### Prompt
Without the pictures, retype each line below exactly as it stands.

### Records to process
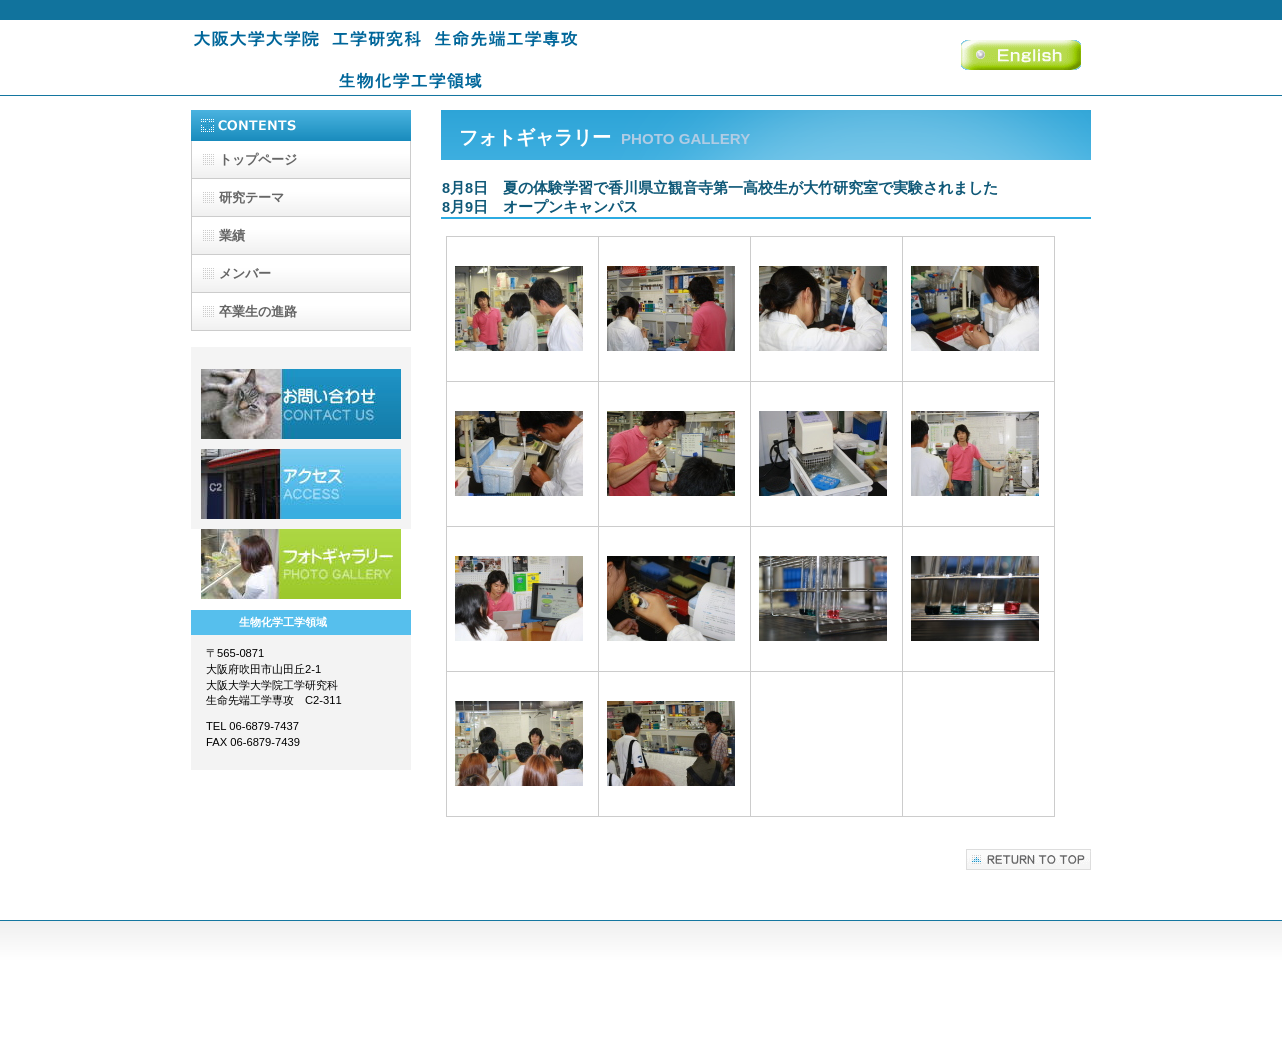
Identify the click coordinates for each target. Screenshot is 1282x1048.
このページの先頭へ (1028, 859)
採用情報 (301, 404)
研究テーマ (251, 197)
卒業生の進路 (258, 311)
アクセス (301, 484)
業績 (232, 235)
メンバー (245, 273)
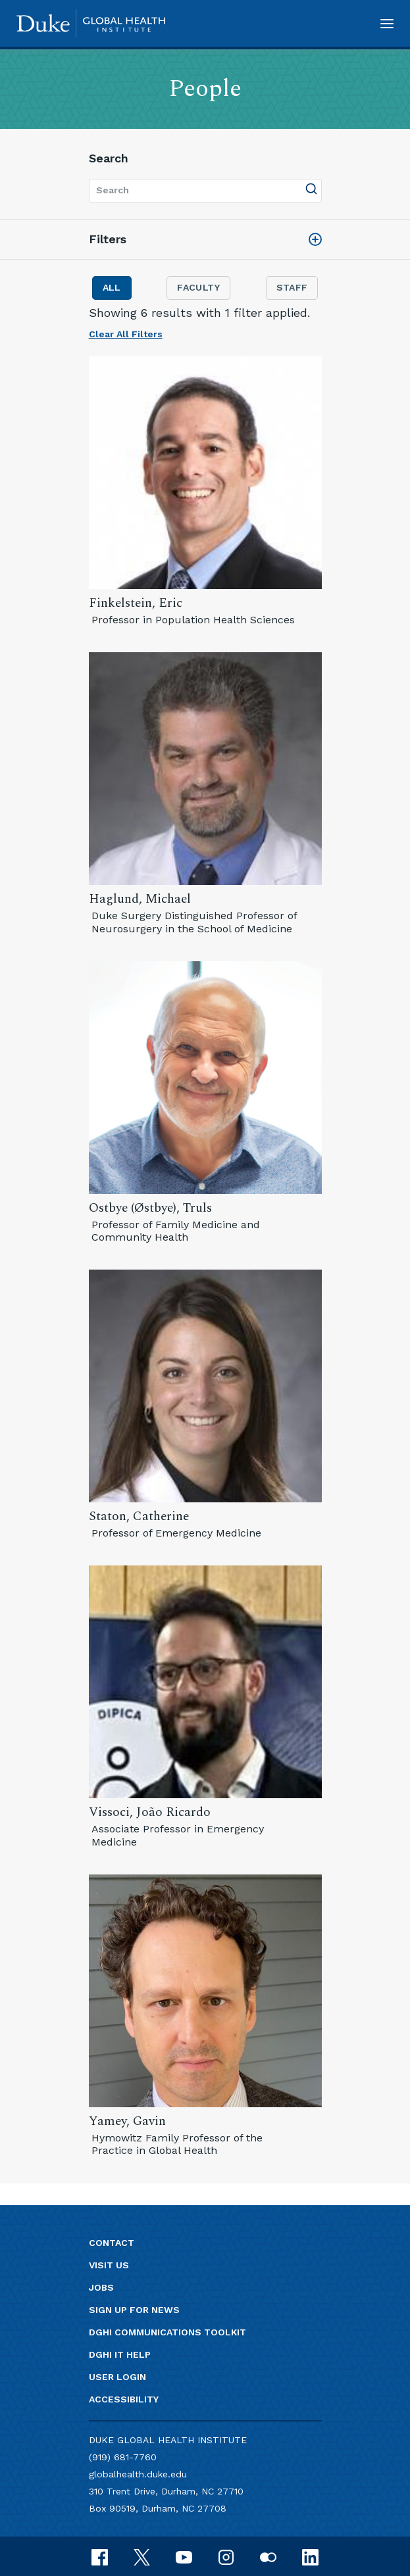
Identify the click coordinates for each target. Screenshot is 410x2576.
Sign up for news (134, 2309)
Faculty (198, 287)
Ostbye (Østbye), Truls (150, 1208)
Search (108, 158)
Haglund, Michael (140, 899)
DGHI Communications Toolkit (167, 2332)
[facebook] (99, 2556)
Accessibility (124, 2399)
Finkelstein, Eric (135, 603)
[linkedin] (310, 2556)
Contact (111, 2242)
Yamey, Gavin (127, 2121)
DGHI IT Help (120, 2354)
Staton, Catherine (139, 1516)
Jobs (101, 2287)
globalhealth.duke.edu (138, 2474)
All (112, 287)
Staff (292, 287)
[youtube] (184, 2556)
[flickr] (268, 2556)
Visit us (109, 2265)
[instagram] (226, 2556)
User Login (117, 2377)
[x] (142, 2556)
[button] (387, 23)
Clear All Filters (126, 334)
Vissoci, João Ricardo (150, 1812)
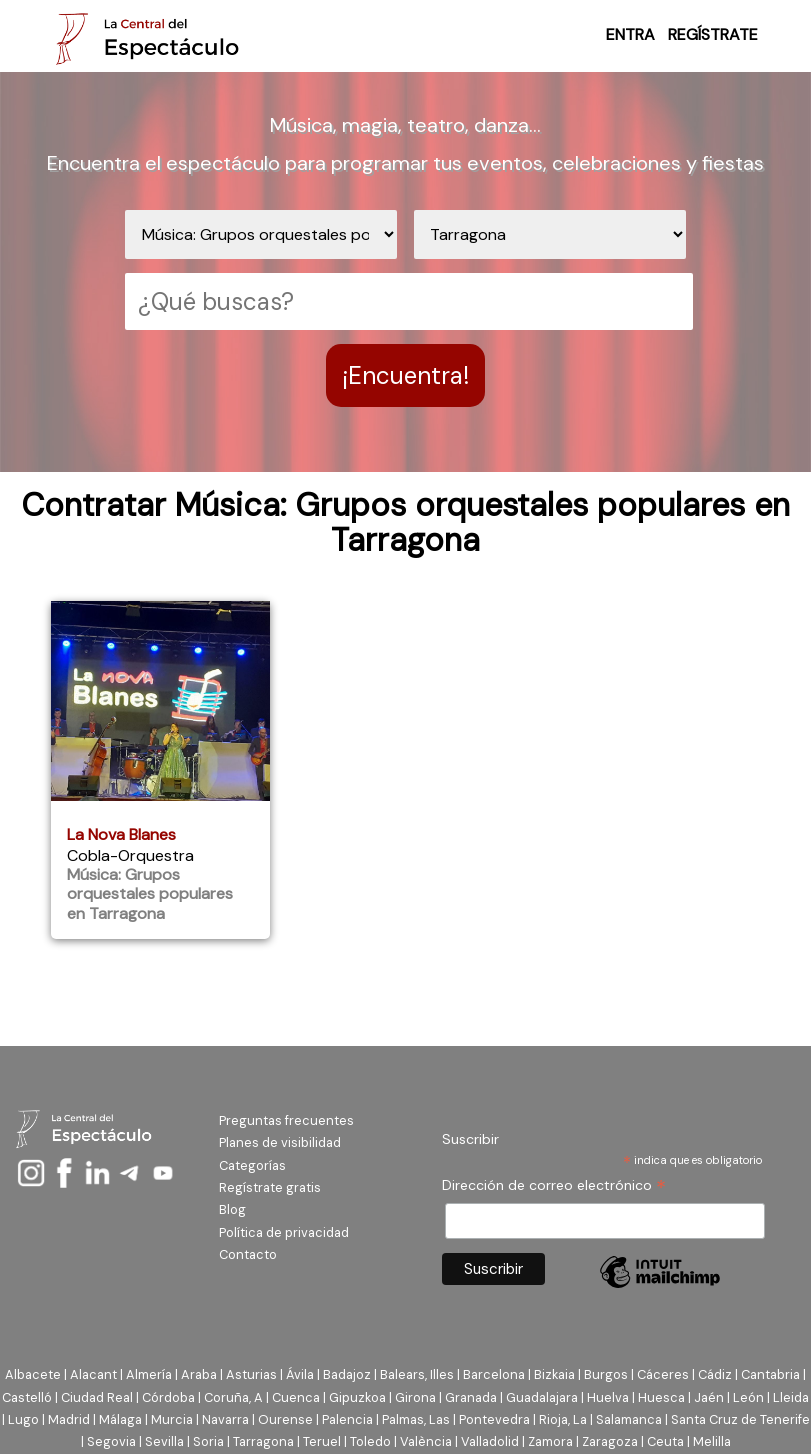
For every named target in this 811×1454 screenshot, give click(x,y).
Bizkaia (554, 1374)
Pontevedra (494, 1419)
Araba (199, 1374)
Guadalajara (542, 1397)
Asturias (251, 1374)
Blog (232, 1209)
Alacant (93, 1374)
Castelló (27, 1397)
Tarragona (263, 1441)
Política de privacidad (284, 1232)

### Task answer
Identify the click coordinates for each target. Screenshot is 1282x1048.
このページの先頭へ (1028, 859)
採用情報 (301, 404)
研究テーマ (251, 197)
卒業生の進路 (258, 311)
アクセス (301, 484)
業績 (232, 235)
メンバー (245, 273)
Identify the click coordinates for each target. Screenshot is 410x2576.
Sign up for news (134, 2309)
Faculty (198, 287)
Ostbye (Østbye), Truls (150, 1208)
Search (108, 158)
Haglund, Michael (140, 899)
DGHI Communications Toolkit (167, 2332)
[facebook] (99, 2556)
Accessibility (124, 2399)
Finkelstein, Eric (135, 603)
[linkedin] (310, 2556)
Contact (111, 2242)
Yamey, Gavin (127, 2121)
DGHI IT Help (120, 2354)
Staton, Catherine (139, 1516)
Jobs (101, 2287)
globalhealth.duke.edu (138, 2474)
All (112, 287)
Staff (292, 287)
[youtube] (184, 2556)
[flickr] (268, 2556)
Visit us (109, 2265)
[instagram] (226, 2556)
User Login (117, 2377)
[x] (142, 2556)
[button] (387, 23)
Clear All Filters (126, 334)
Vissoci, João Ricardo (150, 1812)
For every named target in this 811×1454 screenshot, give click(x,y).
Bizkaia (554, 1374)
Pontevedra (494, 1419)
Araba (199, 1374)
Guadalajara (542, 1397)
Asturias (251, 1374)
Blog (232, 1209)
Alacant (93, 1374)
Castelló (27, 1397)
Tarragona (263, 1441)
Política de privacidad (284, 1232)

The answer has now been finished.